Need an epigraph!
March 16, 2007 6:41 AM   Subscribe

Epigraphfilter: Help me think of something good (or, barring that, something funny) to kick off my senior thesis. The paper is about why nations sometimes sneak around the established, public, legally recognized way of writing treaties when they cooperate.

So, I'm looking for a poem, excerpt, bon mot, lyric, or similar that would make a clever introduction to my thesis.

Background on the topic: officially, states cooperate by signing public, ratified, legalized treaties. In reality, states also make all sorts of informal deals between heads of state, secret understandings never meant to reach their publics, and plenty of documents drafted specifically so as to avoid the application of international law. I'm testing some theories on why this is the case.

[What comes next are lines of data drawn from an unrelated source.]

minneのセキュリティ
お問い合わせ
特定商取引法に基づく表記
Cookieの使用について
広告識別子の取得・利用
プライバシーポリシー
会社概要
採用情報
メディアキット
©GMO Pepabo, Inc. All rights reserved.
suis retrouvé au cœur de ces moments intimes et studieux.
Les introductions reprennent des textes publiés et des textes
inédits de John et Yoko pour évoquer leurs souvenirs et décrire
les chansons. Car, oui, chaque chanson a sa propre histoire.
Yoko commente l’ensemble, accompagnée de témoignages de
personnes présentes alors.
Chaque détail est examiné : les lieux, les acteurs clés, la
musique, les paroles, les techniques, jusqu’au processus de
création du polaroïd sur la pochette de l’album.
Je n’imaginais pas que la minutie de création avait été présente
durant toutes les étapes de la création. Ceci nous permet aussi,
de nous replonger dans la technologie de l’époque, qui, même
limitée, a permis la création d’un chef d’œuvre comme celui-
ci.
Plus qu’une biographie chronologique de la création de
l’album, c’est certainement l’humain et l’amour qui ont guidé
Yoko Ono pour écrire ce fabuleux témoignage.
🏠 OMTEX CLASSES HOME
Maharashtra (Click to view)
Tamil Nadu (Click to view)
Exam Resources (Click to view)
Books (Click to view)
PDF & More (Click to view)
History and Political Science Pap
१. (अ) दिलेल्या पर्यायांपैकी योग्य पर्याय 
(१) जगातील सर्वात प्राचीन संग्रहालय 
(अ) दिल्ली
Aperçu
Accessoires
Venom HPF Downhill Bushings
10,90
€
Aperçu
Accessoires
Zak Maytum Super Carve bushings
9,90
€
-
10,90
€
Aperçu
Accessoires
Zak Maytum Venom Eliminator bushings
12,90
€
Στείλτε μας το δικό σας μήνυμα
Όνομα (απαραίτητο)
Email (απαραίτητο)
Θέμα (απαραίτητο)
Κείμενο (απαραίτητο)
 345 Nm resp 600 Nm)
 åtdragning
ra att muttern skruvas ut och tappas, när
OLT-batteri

Some ideas I've followed up about themes for the epigraph:
  • informality
  • the strength of promises
  • keeping secrets
  • going through the "back channels"
  • making unenforceable deals
  • ...
At any rate, my previous plan (before it occurred to me to query the hive mind) was a lengthy excerpt from Grotius on the utility of nations keeping their promises, followed by a one-line lyric about broken promises (couldn't find a good one, actually). Surely you can help me do better...
posted by electric_counterpoint to Writing & Language (10 answers total)
 
how about
"Politics makes for Strange Bedfellows, and I have been in a lot of beds..."
---Scipio, son of Flora
posted by cosmicbandito at 6:51 AM on March 16, 2007


I think you should start with the classic Vietnam-USA talks in Paris, where they spent three years beforehand arguing over the seating arrangement.

Others: The Geneva Accord on Palestinian Statehood which did not go through official channels.
posted by parmanparman at 7:29 AM on March 16, 2007


Didn't de Gaule say something like: "Treaties are like young girls, they last while they last."?

Herbert Hoover: Peace is not made at the council table or by treaties, but in the hearts of men.
posted by Falconetti at 7:35 AM on March 16, 2007


"A prince never lacks legitimate reasons to break his promise."

"No enterprise is more likely to succeed than one concealed from the enemy until it is ripe for execution."

a couple from Machiavelli
posted by Leon at 7:43 AM on March 16, 2007


Not quite sure if it fits, but there's this from Churchill on contemporary diplomacy:
St. George would arrive in Cappadocia accompanied, not by a horse, but by a secretariat. He would be armed, not by a lance, but by several flexible formulas . . . He would propose a conference with the dragon. He would then lend the dragon a lot of money. The maiden's release would be referred to Geneva or New York, the dragon reserving all rights meanwhile.
posted by Abiezer at 8:06 AM on March 16, 2007


Perhaps someone else could find the quote from Bismark about treaties only existing while in the national interest.
posted by klangklangston at 9:19 AM on March 16, 2007


"Like roses and young girls." Treaty, or treaties. This is a good bit.
posted by steef at 11:00 AM on March 16, 2007


Two from Talleyrand, the greatest of diplomats:

1. “A diplomat who says “yes” means “maybe", a diplomat who says “maybe" means “no”, and a diplomat who says “no” is no diplomat.”

2. “Since the masses are always eager to believe something, for their benefit nothing is so easy to arrange as facts.”
posted by Chrischris at 11:01 AM on March 16, 2007 [2 favorites]


I'm thinking there has to be something from The Godfather or some other crime saga. Or Castiglione. Have to give it some thought.
posted by IndigoJones at 5:11 PM on March 16, 2007


There's a quote that I don't remember well that might be useful. It's something to the effect that "more history has been made by secret handshakes than all wars, treaties and constitutions combined". I massacred it, but the gist is that the import of the informal far outweighs that of the formal.